Gençlikte başlamış bitirememiştim. Nedir: her şeyin bir zamanı varmış. O zaman henüz bunu okuyacak kadar değilmişim demek ki!
Dört bölüm, dört mevsim (Kış, İlkyaz, Yaz, Güz). Kısacık (155 S). O hayatı tatmayana, aşina olmayanlara okuması zor gelir. Adını bilmediğimiz kahramanımız aylaktır. Gaile dertlerinden azade günlerini geçirir. Vardır bir hayali. Kendini tamamlanmış hissedeceği eşini arıyordur. Bunun için olmadık itiyatlar geliştirir. Kimi, tam oraya varacakken olmaz, kiminde otobüslerin peşinden yetişemez, kimini kendi bitirir. Travmatik çocukluğu bugününü etkilemiş, çemberin dışında kalmıştır. Altını çizdiğim, üzerinde düşündüğüm (Kuyara ve Adako sendromları (S.127 YKY edisyonu)), hayallere daldığım bölümleri oldu. Demek ki neymiş: her kitabın bir okunma zamanı varmış.

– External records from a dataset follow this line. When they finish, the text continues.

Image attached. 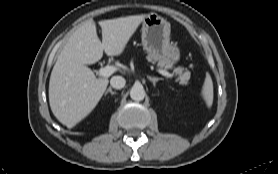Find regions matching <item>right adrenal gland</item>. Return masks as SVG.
<instances>
[{
    "label": "right adrenal gland",
    "mask_w": 278,
    "mask_h": 174,
    "mask_svg": "<svg viewBox=\"0 0 278 174\" xmlns=\"http://www.w3.org/2000/svg\"><path fill=\"white\" fill-rule=\"evenodd\" d=\"M108 93H111V95L116 94V92H114V91L112 90L111 87H109V88L107 89V91L105 92V95H107Z\"/></svg>",
    "instance_id": "obj_1"
}]
</instances>
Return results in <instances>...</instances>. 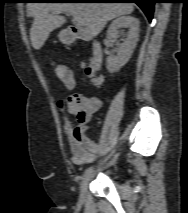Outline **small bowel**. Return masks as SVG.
Here are the masks:
<instances>
[{
	"mask_svg": "<svg viewBox=\"0 0 188 213\" xmlns=\"http://www.w3.org/2000/svg\"><path fill=\"white\" fill-rule=\"evenodd\" d=\"M59 107L76 114L79 123L74 127L68 119L64 120V128L71 143L72 162L76 165L92 163L100 146L87 136L86 129L91 115L102 107V100L95 95L73 93L61 101Z\"/></svg>",
	"mask_w": 188,
	"mask_h": 213,
	"instance_id": "1",
	"label": "small bowel"
}]
</instances>
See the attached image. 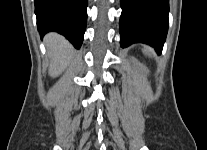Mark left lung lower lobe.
Segmentation results:
<instances>
[{"instance_id":"obj_1","label":"left lung lower lobe","mask_w":207,"mask_h":150,"mask_svg":"<svg viewBox=\"0 0 207 150\" xmlns=\"http://www.w3.org/2000/svg\"><path fill=\"white\" fill-rule=\"evenodd\" d=\"M122 47L146 43L161 53L168 31L169 0H120Z\"/></svg>"}]
</instances>
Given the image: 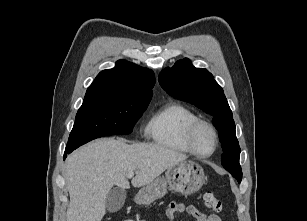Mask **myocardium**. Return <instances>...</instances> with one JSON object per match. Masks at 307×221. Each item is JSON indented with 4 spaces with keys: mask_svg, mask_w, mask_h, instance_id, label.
I'll use <instances>...</instances> for the list:
<instances>
[{
    "mask_svg": "<svg viewBox=\"0 0 307 221\" xmlns=\"http://www.w3.org/2000/svg\"><path fill=\"white\" fill-rule=\"evenodd\" d=\"M201 127L207 128L211 132L213 136V140H214V145H213L212 150L206 154L199 152L194 143L195 134ZM184 143L186 147L188 148V150L193 155L199 158H208L212 156L217 150L219 139H218V134H217L215 127L210 122L203 120V119H197L193 121L192 123H190L188 127L186 128V131L184 133Z\"/></svg>",
    "mask_w": 307,
    "mask_h": 221,
    "instance_id": "1",
    "label": "myocardium"
}]
</instances>
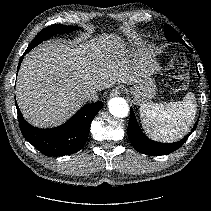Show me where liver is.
<instances>
[{
	"mask_svg": "<svg viewBox=\"0 0 211 211\" xmlns=\"http://www.w3.org/2000/svg\"><path fill=\"white\" fill-rule=\"evenodd\" d=\"M114 35L63 44L47 41L24 58L16 83V99L24 118L49 128L63 124L84 104L83 92L100 91L116 82L133 84L147 67L151 53L137 50L130 60Z\"/></svg>",
	"mask_w": 211,
	"mask_h": 211,
	"instance_id": "6515ba94",
	"label": "liver"
}]
</instances>
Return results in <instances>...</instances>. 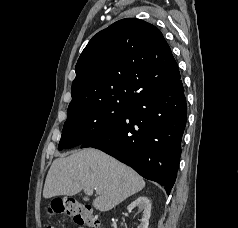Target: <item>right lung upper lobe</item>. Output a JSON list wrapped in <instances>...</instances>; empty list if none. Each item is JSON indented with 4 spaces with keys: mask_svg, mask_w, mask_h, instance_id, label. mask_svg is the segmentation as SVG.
Returning a JSON list of instances; mask_svg holds the SVG:
<instances>
[{
    "mask_svg": "<svg viewBox=\"0 0 238 228\" xmlns=\"http://www.w3.org/2000/svg\"><path fill=\"white\" fill-rule=\"evenodd\" d=\"M75 72L67 114L98 103H128L180 79L160 30L135 18L97 33L81 53Z\"/></svg>",
    "mask_w": 238,
    "mask_h": 228,
    "instance_id": "obj_1",
    "label": "right lung upper lobe"
}]
</instances>
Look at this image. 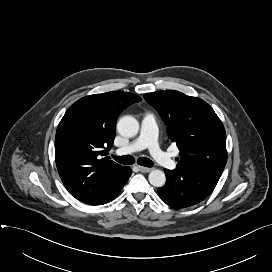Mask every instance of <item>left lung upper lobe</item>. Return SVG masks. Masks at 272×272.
<instances>
[{
    "label": "left lung upper lobe",
    "mask_w": 272,
    "mask_h": 272,
    "mask_svg": "<svg viewBox=\"0 0 272 272\" xmlns=\"http://www.w3.org/2000/svg\"><path fill=\"white\" fill-rule=\"evenodd\" d=\"M161 115L170 142L180 150L176 169L221 175L227 162L226 133L211 106L169 90L143 96Z\"/></svg>",
    "instance_id": "5c2ea615"
}]
</instances>
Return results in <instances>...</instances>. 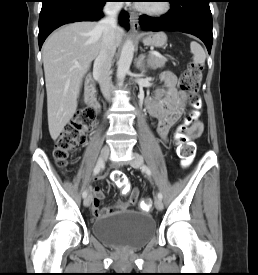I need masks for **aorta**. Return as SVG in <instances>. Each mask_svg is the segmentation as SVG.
I'll list each match as a JSON object with an SVG mask.
<instances>
[{
  "mask_svg": "<svg viewBox=\"0 0 258 275\" xmlns=\"http://www.w3.org/2000/svg\"><path fill=\"white\" fill-rule=\"evenodd\" d=\"M134 54V45L131 40H127L122 48L121 55L118 61L117 78L123 81L127 72L130 69Z\"/></svg>",
  "mask_w": 258,
  "mask_h": 275,
  "instance_id": "762f6f07",
  "label": "aorta"
}]
</instances>
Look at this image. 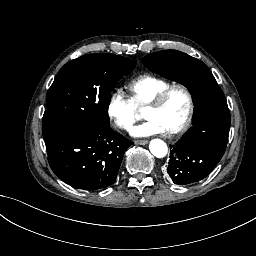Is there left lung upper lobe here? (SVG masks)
<instances>
[{
	"mask_svg": "<svg viewBox=\"0 0 256 256\" xmlns=\"http://www.w3.org/2000/svg\"><path fill=\"white\" fill-rule=\"evenodd\" d=\"M142 62L151 71L186 86L195 105L193 128L170 146L167 172L209 175L225 152L230 129L226 98L215 78L202 61L176 50L149 54Z\"/></svg>",
	"mask_w": 256,
	"mask_h": 256,
	"instance_id": "obj_1",
	"label": "left lung upper lobe"
}]
</instances>
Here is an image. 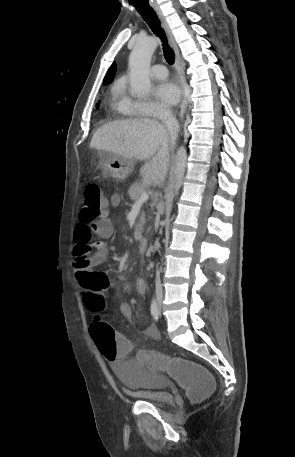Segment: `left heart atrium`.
<instances>
[{
	"instance_id": "left-heart-atrium-1",
	"label": "left heart atrium",
	"mask_w": 295,
	"mask_h": 457,
	"mask_svg": "<svg viewBox=\"0 0 295 457\" xmlns=\"http://www.w3.org/2000/svg\"><path fill=\"white\" fill-rule=\"evenodd\" d=\"M155 95L164 105L172 106L179 101L180 91L175 83L165 81L156 87Z\"/></svg>"
}]
</instances>
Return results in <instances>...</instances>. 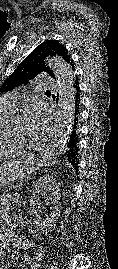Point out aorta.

Zihnimin köşesinde bir kırıntı: Salinger "Gönülçelen"i 1951'de yazmış, Atılgan "Aylak Adam"ı 1959'da. Holdınkoulfiyıld ile aylak adam garip bir şekilde benziyor. İntihal var mıdır? Sanmam. Neticede Zebercet emsalsiz bir karakter. Yusuf Bey öyle şeyler yapmamıştır diye düşünüyorum.
Zebercet (kulağıma Zıbaryat gibi geliyor:)) çok daha 'kaybeden' bir karakter sanki:))
YanıtlaSilÇağrışıma sesli güldüm:) Haklısınız!